_WHAT THE EXERCISE ASKS:_ Search the records below for the line containing "全编织碳纤维石英加热管 (392, 1996)". Output that line and all later lines exactly; output nothing else.

--- DATASET EXCERPTS Enclosed Below ---

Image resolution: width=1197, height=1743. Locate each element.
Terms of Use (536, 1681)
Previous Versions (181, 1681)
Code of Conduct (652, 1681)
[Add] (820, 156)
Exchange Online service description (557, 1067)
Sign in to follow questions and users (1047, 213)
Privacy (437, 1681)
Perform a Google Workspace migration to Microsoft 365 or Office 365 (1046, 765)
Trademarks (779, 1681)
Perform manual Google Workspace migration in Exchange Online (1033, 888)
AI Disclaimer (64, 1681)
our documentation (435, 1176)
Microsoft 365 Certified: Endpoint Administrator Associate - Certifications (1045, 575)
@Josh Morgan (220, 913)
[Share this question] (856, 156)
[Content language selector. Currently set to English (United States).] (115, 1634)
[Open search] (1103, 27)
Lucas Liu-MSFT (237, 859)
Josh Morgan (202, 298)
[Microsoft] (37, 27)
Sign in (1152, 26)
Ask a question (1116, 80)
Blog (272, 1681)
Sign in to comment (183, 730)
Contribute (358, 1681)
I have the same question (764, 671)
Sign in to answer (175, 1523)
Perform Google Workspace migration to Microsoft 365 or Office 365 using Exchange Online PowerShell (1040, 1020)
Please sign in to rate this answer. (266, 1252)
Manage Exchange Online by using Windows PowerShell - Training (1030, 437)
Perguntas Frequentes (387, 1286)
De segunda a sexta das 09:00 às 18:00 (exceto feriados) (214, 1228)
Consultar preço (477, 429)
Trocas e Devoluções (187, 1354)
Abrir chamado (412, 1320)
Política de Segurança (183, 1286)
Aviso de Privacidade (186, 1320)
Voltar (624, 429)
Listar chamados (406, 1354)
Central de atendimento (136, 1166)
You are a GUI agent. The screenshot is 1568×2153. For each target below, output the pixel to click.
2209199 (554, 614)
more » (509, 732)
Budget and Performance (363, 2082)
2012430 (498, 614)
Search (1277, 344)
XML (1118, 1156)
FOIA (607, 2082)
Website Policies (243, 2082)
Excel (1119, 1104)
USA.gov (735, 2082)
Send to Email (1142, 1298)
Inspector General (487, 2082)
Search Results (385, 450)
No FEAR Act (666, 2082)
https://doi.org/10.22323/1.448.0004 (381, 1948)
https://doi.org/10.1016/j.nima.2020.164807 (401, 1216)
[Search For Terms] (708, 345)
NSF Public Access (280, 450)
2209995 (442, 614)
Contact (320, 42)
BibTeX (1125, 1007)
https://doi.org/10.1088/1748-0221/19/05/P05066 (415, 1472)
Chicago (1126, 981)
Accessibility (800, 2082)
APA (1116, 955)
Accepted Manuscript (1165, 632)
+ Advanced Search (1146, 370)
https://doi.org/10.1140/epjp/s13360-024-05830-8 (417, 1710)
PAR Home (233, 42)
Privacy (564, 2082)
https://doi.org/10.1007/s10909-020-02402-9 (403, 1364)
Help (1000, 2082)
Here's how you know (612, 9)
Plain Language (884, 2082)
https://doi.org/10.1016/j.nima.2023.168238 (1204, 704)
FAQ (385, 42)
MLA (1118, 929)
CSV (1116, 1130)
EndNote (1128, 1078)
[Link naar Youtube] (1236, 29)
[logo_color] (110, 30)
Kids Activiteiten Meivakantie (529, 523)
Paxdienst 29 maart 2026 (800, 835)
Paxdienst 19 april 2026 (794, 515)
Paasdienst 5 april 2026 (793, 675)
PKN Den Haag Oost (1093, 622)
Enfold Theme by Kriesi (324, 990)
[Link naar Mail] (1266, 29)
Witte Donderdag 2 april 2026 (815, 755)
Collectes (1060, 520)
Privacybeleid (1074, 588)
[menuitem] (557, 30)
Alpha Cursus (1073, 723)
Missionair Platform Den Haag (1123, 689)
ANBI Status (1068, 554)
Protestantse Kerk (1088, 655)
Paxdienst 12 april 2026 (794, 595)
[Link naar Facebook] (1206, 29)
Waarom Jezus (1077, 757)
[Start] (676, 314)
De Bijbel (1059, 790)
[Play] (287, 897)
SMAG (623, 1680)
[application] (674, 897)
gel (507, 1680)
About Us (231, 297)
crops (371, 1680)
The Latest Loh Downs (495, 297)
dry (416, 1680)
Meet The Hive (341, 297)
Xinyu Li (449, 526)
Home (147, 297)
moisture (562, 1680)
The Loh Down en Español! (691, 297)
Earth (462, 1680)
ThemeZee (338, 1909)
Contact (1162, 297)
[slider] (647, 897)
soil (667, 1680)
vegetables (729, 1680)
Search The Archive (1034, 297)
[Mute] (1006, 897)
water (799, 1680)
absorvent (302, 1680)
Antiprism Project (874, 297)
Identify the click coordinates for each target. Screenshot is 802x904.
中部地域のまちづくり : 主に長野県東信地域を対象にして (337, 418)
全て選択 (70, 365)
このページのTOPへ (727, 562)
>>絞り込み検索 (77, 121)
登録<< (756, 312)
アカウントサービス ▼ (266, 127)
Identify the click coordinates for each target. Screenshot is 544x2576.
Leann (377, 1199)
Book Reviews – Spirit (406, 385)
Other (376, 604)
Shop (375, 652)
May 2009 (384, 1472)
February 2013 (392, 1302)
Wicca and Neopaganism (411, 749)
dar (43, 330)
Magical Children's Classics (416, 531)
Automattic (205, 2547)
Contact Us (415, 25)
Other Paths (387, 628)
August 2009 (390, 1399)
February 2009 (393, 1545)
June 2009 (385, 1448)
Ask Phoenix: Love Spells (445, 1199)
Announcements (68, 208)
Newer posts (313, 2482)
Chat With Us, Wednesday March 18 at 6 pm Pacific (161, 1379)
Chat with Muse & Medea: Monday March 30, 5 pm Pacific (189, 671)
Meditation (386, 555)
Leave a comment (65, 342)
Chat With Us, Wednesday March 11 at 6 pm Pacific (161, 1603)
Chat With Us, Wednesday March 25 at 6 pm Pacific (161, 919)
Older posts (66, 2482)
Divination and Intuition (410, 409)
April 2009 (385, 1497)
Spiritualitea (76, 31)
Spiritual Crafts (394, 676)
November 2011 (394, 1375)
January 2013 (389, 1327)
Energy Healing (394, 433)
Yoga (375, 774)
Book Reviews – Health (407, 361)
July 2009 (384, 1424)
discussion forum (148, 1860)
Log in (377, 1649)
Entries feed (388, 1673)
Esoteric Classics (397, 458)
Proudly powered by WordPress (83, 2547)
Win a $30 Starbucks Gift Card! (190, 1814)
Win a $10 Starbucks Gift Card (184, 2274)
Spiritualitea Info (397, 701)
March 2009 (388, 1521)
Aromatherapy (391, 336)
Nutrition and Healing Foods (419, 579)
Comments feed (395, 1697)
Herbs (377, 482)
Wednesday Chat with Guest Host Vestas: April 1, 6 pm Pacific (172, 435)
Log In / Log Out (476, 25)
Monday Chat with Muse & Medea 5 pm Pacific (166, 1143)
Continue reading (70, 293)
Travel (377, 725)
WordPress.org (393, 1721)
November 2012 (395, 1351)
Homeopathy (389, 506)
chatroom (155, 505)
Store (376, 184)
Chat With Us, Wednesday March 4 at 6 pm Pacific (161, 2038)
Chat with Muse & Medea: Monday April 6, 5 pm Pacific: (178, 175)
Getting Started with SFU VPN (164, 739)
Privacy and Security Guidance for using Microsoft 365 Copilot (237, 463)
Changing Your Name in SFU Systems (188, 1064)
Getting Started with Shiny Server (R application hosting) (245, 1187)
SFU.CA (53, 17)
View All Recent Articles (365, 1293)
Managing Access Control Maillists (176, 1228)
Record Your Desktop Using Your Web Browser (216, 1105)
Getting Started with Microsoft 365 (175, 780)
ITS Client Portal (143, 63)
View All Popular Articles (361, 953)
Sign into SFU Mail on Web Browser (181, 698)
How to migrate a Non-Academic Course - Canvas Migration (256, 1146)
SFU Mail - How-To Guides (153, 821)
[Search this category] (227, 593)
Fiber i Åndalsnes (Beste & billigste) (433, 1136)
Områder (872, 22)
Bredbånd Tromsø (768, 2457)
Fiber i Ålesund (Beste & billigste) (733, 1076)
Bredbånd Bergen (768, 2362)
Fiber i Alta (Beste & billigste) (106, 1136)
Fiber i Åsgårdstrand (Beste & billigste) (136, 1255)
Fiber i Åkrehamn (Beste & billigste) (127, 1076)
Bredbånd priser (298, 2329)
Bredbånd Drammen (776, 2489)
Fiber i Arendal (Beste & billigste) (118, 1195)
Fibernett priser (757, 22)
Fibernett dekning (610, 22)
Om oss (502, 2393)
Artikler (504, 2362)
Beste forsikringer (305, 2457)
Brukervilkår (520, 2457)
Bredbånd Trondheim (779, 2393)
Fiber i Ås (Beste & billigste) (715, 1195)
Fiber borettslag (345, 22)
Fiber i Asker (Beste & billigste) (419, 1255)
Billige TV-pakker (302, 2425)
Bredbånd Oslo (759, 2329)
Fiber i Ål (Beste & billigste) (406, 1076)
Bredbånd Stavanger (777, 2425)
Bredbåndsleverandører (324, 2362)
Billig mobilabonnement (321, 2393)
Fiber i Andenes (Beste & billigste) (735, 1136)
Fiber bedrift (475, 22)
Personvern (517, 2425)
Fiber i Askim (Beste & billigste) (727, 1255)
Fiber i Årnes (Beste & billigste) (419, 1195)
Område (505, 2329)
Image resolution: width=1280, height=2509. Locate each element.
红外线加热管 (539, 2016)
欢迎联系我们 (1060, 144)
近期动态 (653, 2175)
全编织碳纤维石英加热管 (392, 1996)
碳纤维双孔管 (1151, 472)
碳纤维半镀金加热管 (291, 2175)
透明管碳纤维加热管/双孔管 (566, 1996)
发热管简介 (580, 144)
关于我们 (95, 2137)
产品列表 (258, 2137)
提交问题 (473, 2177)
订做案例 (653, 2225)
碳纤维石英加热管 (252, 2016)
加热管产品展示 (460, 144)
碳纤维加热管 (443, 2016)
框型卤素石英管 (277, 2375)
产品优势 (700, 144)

--- End of Enclosed DATASET EXCERPTS ---

_TASK ANSWER:_
全编织碳纤维石英加热管 (392, 1996)
碳纤维双孔管 (1151, 472)
碳纤维半镀金加热管 (291, 2175)
透明管碳纤维加热管/双孔管 (566, 1996)
发热管简介 (580, 144)
关于我们 (95, 2137)
产品列表 (258, 2137)
提交问题 (473, 2177)
订做案例 (653, 2225)
碳纤维石英加热管 (252, 2016)
加热管产品展示 (460, 144)
碳纤维加热管 (443, 2016)
框型卤素石英管 (277, 2375)
产品优势 (700, 144)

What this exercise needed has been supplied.